The Cork oil painter was chosen from over 5,000 applicants to participate in the project, which saw 124 artists painstakingly replicate Van Gogh’s trademark swirling brushstrokes in a total of more than 65,000 oil paintings to tell his life story.
Hickey, who applied for the job when her brother sent her a link to the production’s viral recruitment video, says her time working on Loving Vincent was exciting and demanding.
She lived in Gdansk in Poland for the duration of her work on the film, and forged connections with fellow oil painters of many nationalities.
“It was absolutely breathtaking to work with so many phenomenal artists from around the world,” Hickey says.
“To be a part of that was just the luckiest thing. We’re all still in touch on social media and we all encourage each other and are supportive, so it’s a really nice community that’s come out of it.”

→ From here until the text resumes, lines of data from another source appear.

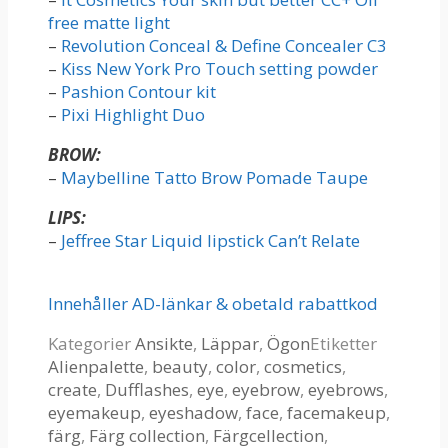
free matte light
–
Revolution Conceal & Define Concealer C3
–
Kiss New York Pro Touch setting powder
–
Pashion Contour kit
–
Pixi Highlight Duo
BROW:
–
Maybelline Tatto Brow Pomade Taupe
LIPS:
–
Jeffree Star Liquid lipstick Can’t Relate
Innehåller AD-länkar & obetald rabattkod
Kategorier
Ansikte
,
Läppar
,
Ögon
Etiketter
Alienpalette
,
beauty
,
color
,
cosmetics
,
create
,
Dufflashes
,
eye
,
eyebrow
,
eyebrows
,
eyemakeup
,
eyeshadow
,
face
,
facemakeup
,
färg
,
Färg collection
,
Färgcellection
,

Animation is a painfully slow process. All in all, Hickey’s stint on the team resulted in less than a minute of footage in the vast project.
“Each person got a scene to work on, but you had to keep the consistency with the artist before you, so
you were working on individual canvasses with reference to their work,” she says.

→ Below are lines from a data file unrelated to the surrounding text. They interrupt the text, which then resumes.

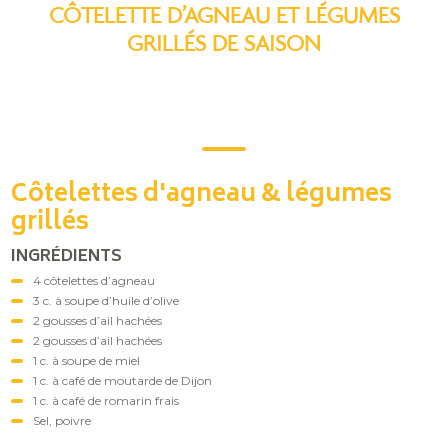
CÔTELETTE D’AGNEAU ET LÉGUMES
GRILLÉS DE SAISON
Côtelettes d'agneau & légumes
grillés
INGRÉDIENTS
4 côtelettes d’agneau
3 c. à soupe d’huile d’olive
2 gousses d’ail hachées
2 gousses d’ail hachées
1 c. à soupe de miel
1 c. à café de moutarde de Dijon
1 c. à café de romarin frais
Sel, poivre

“You also had the key frame of the Van Gogh painting you were working towards as well.”
Returning to Cork to pick up the threads of her own work, Hickey found that Van Gogh’s distinctive style had wormed its way into her paintings.

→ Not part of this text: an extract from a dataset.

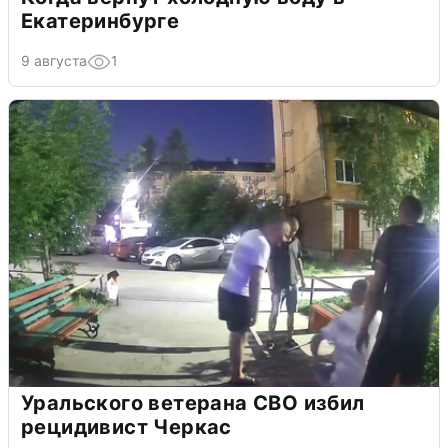
Екатеринбурге
9 августа
1
Уральского ветерана СВО избил
рецидивист Черкас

“It was hard not to see a Van Gogh painting in every landscape,” she says, laughing. “It started to feed into my work and the only way to work through it was to paint it out.”
The 31-year-old’s current exhibition in The Triskel, then, is called Where Two Styles Meet: Loving Vincent Inspired and incorporates subject matter that is uniquely hers — Hickey produces abstract figurative paintings that distort the human female body — as well as urban street scenes and rural landscapes inspired by Van Gogh’s techniques.
Oil painting has been Hickey’s passion since she did her degree in Limerick.
“I started with acrylics, but when I started working in oils there was no going back,” she says.
For her abstract female forms, Hickey works with nude models and distorted reflective surfaces, photographing the reflections and painting them in rich ochres, blues, and pinks.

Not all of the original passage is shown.